Air strikes: how many teachers and nurses could we pay for instead?

8 December 2015
What was claimed

Each air strike in Syria will cost £508,000, enough to pay for up to 20 public sector workers.

Our verdict

The £508,000 figure is a rough estimate, and estimating how many workers it would "pay for" is trickier than you might think.

"One Airstrike Mission will Cost Britain £508,000. That can pay for: 20 Paramedics or; 20 Police Officers or; 20 Teachers or; 19 Nurses or; 18 Firefighters or; 18 Junior Doctors."

Infographic

A few of our readers have brought this infographic to our attention:

cost-of-airstrike

We don't have a great deal of confidence in these figures.

For one thing, the cost of an air strike is subject to a lot of uncertainty.
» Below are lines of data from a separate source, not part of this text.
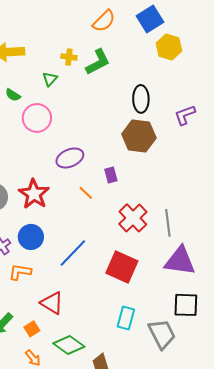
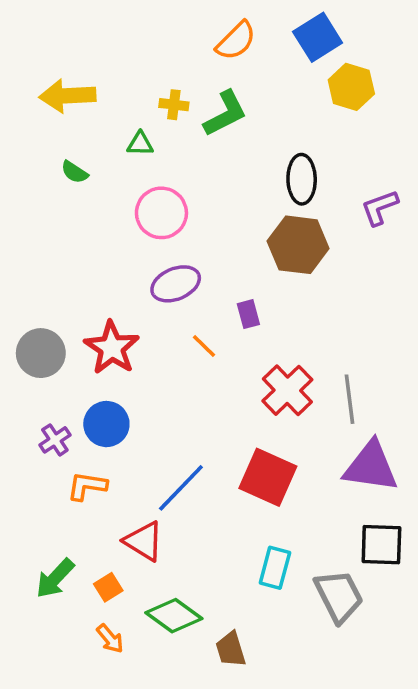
green triangle: (50, 79) -> (140, 144), turned 49
pink circle: (37, 118) -> (161, 213), moved
blue line: (73, 253) -> (181, 488), moved

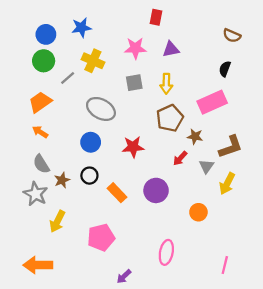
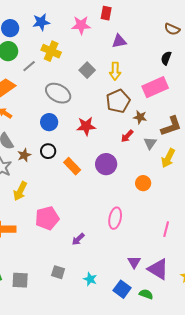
pink star: (135, 48) -> (81, 25), moved
gray square: (134, 83) -> (87, 70), turned -35
pink pentagon: (101, 237) -> (47, 218), moved

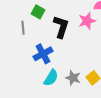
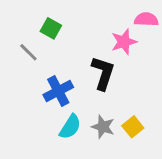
black L-shape: (61, 27) -> (103, 73), moved
gray line: (23, 28) -> (28, 52), turned -40

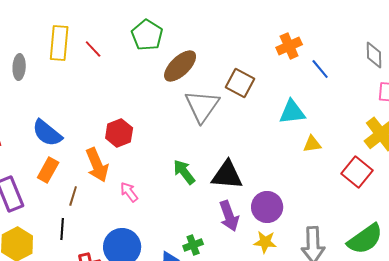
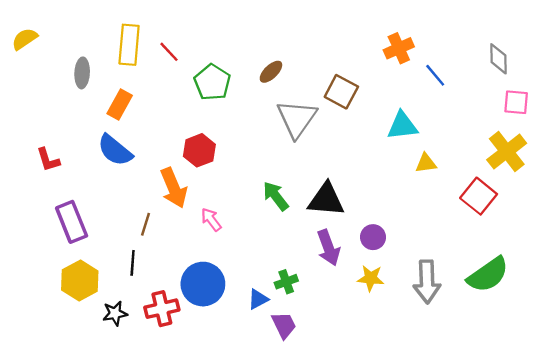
green pentagon: (147, 35) -> (212, 82), moved
brown ellipse: (180, 66) -> (271, 72), size x0.6
orange rectangle: (48, 170) -> (120, 105), moved
purple circle: (267, 207) -> (373, 237), size x0.7

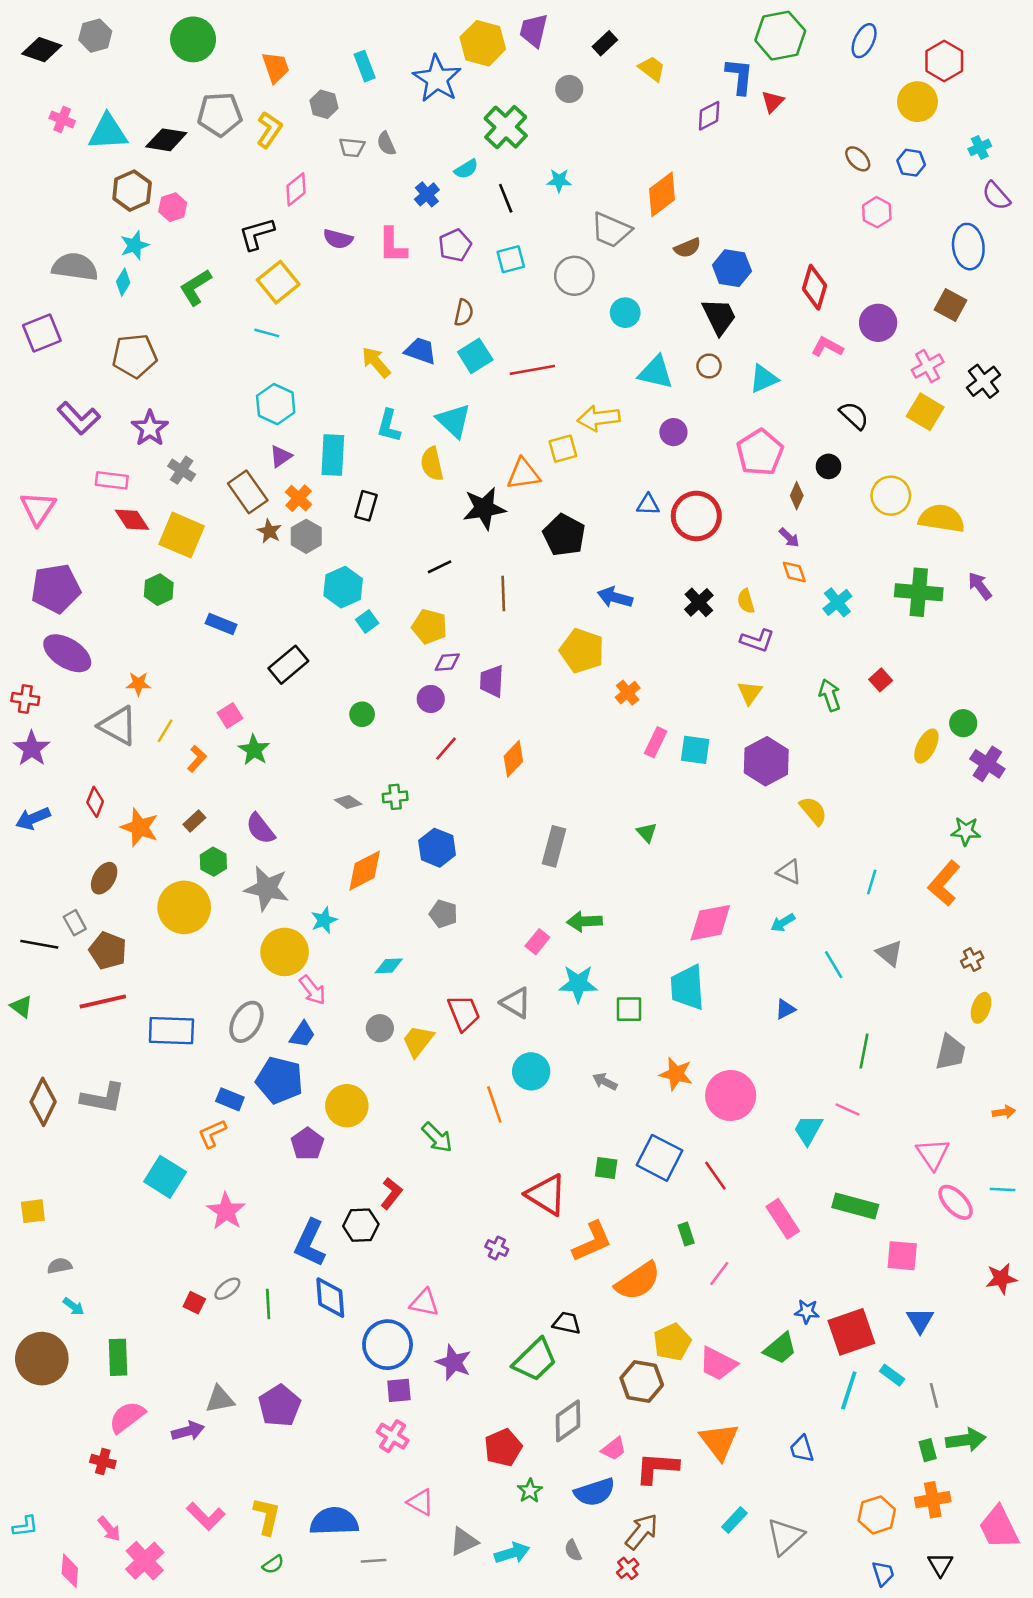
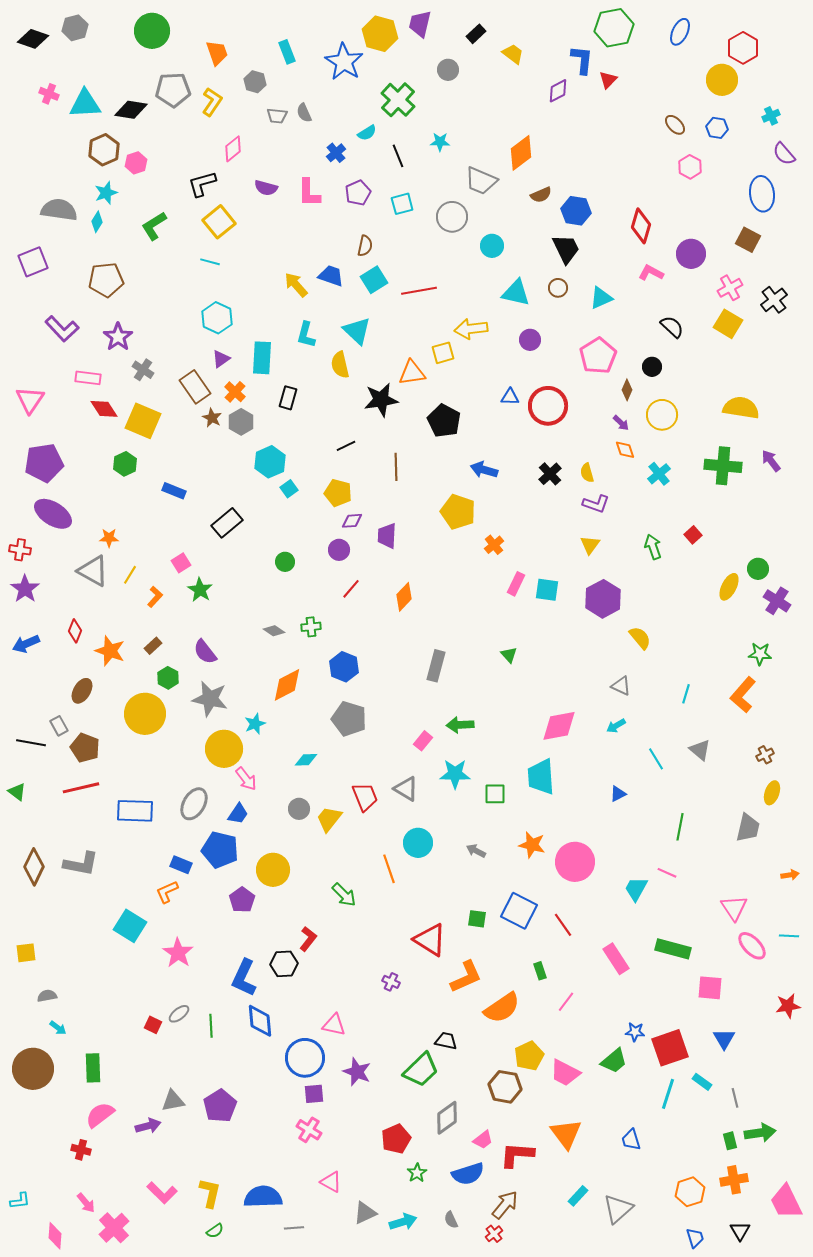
yellow circle: (891, 496) -> (662, 415), moved
gray pentagon: (443, 914) -> (349, 719), size x1.6

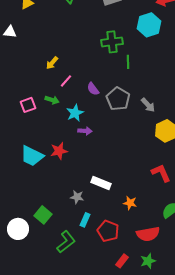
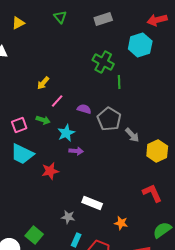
green cross: (112, 42) -> (103, 62), turned 35
purple semicircle: (93, 89) -> (84, 109), turned 144
gray arrow: (148, 105) -> (132, 135), moved
cyan trapezoid: (32, 156) -> (22, 154), moved

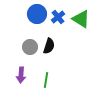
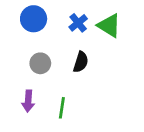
blue circle: (37, 14) -> (34, 19), moved
black semicircle: (49, 46) -> (81, 62), moved

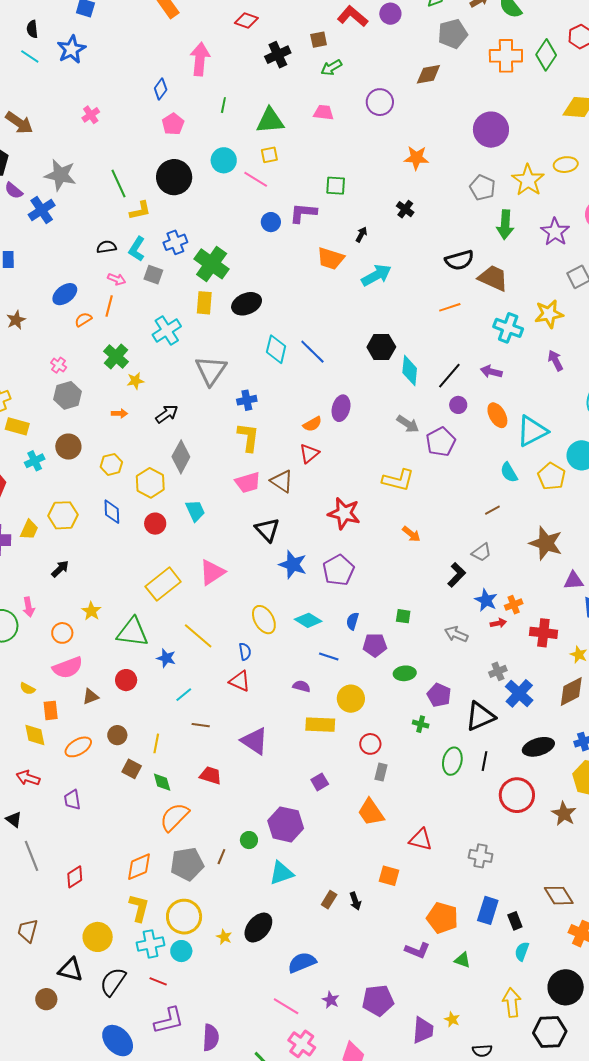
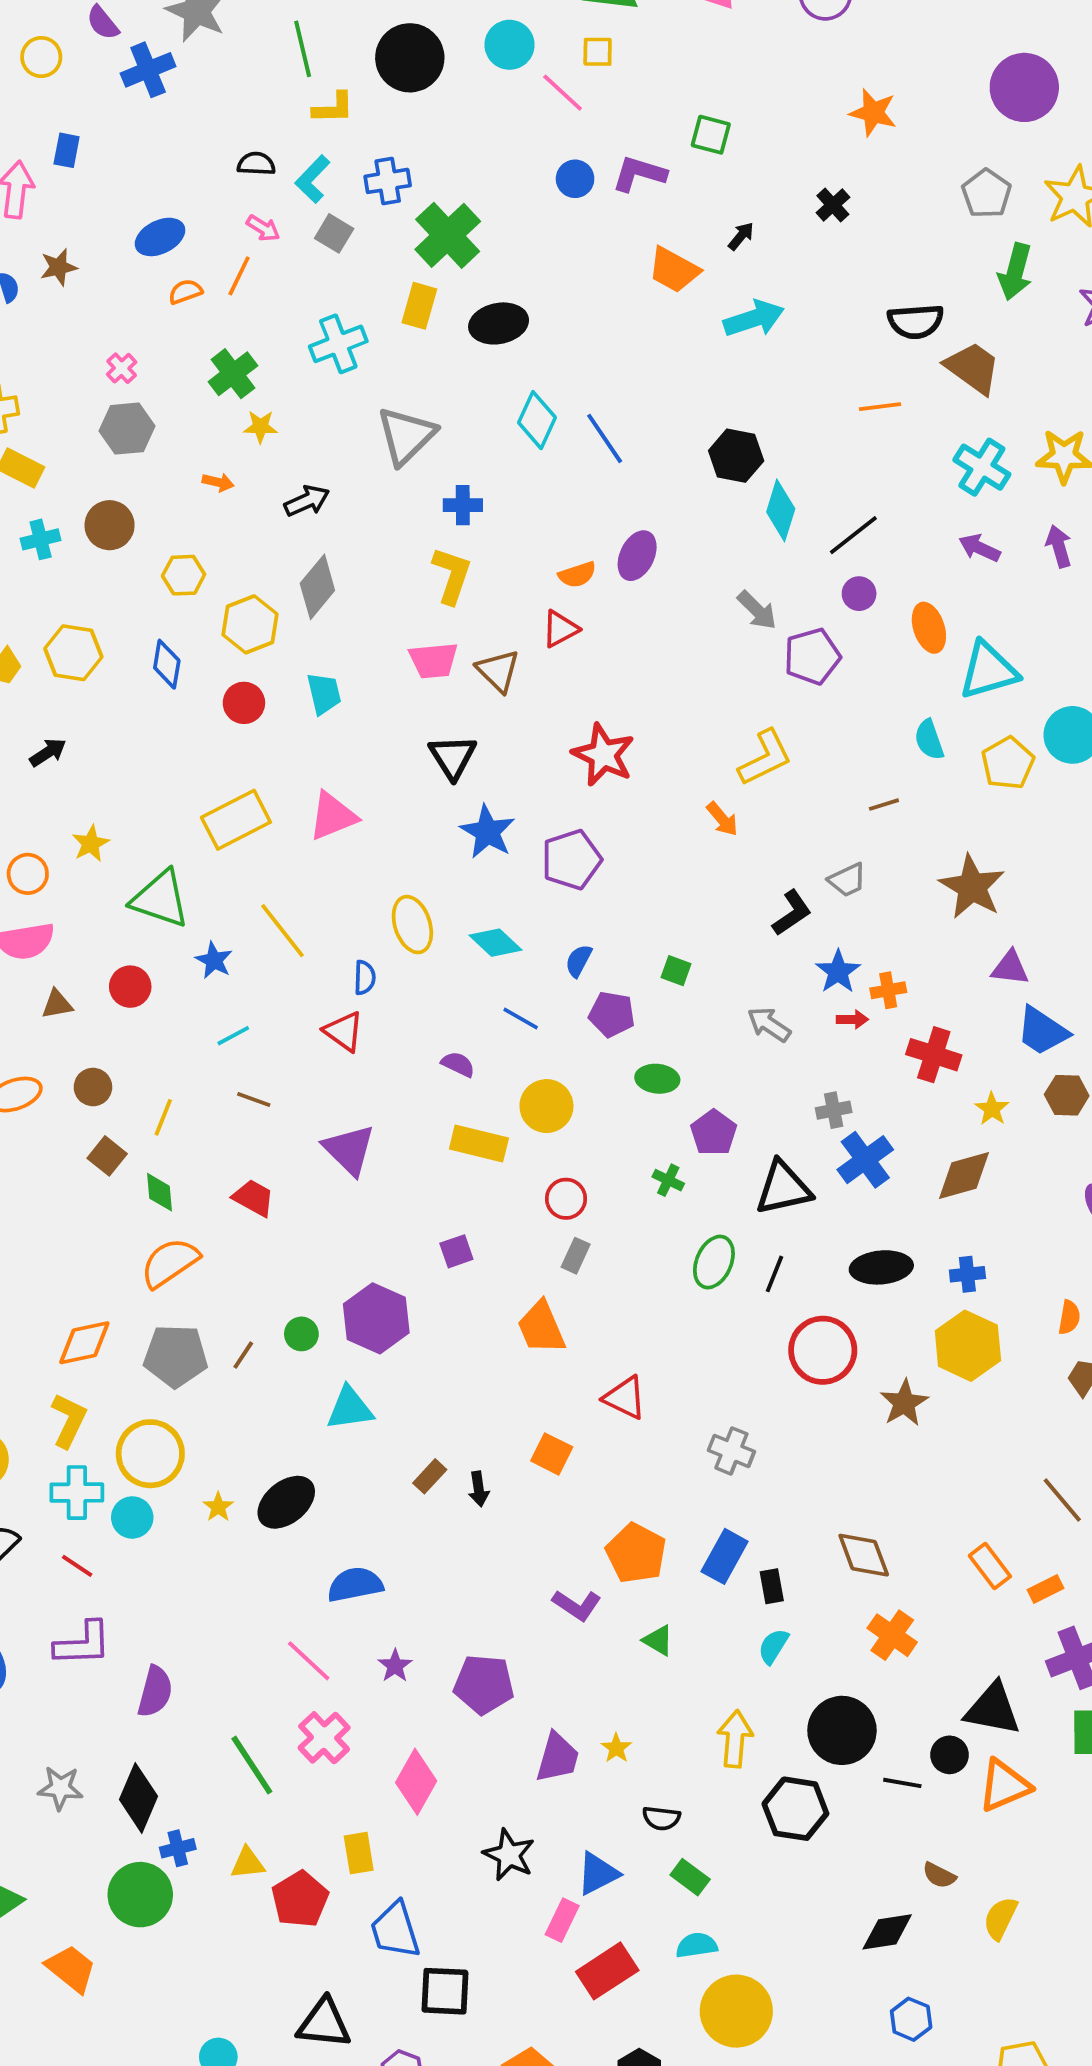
purple arrow: (491, 372) -> (979, 548), moved
yellow L-shape: (398, 480) -> (765, 758), moved, turned -52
The Ministry of Defence told us it has no publicly available figures on this.

The graphic takes an estimate of £508,000 from Sky News analysis, which attempted to put a rough figure on the cost of sending a single aircraft out on a single mission. But Sky's Defence correspondent Alistair Bunkall was open about the limitations attempts to do this, describing the calculations as "imprecise at best" and "quite frankly a mug's game". He said the costs depend partly on how long the planes are flying, and on which and how many missiles are dropped.

Even if we took £508,000 as a very rough estimate of the cost of a strike, there are questions about the figures used here for the cost of public sector workers. The graphic says it takes the average salary of public sector workers as the amount of money it would take to "pay for" them. Regardless of what salary figures have been used, the cost of employing someone is more than just their salary. Employers also have to pay contributions to pensions and to national insurance, for instance.

The government considers the cost of employing teachers and nurses, at least, to be higher than what's suggested by the graphic. The Treasury has told us that it considers the average "pay bill" for a full-time teacher to be £45,500, including those pension and national insurance contributions. £508,000 would pay for 11 of them on that basis, and at £42,000 each it would pay for 12 nurses. It seems likely that the same would apply to the other professions listed, meaning the pay bill for those is probably higher and so fewer could be paid for than is suggested by the graphic.

Even these higher estimates for the bill for public sector workers don't include all the related costs. Health regulator NICE has pointed out that there are further indirect costs to employing nurses, such as their training.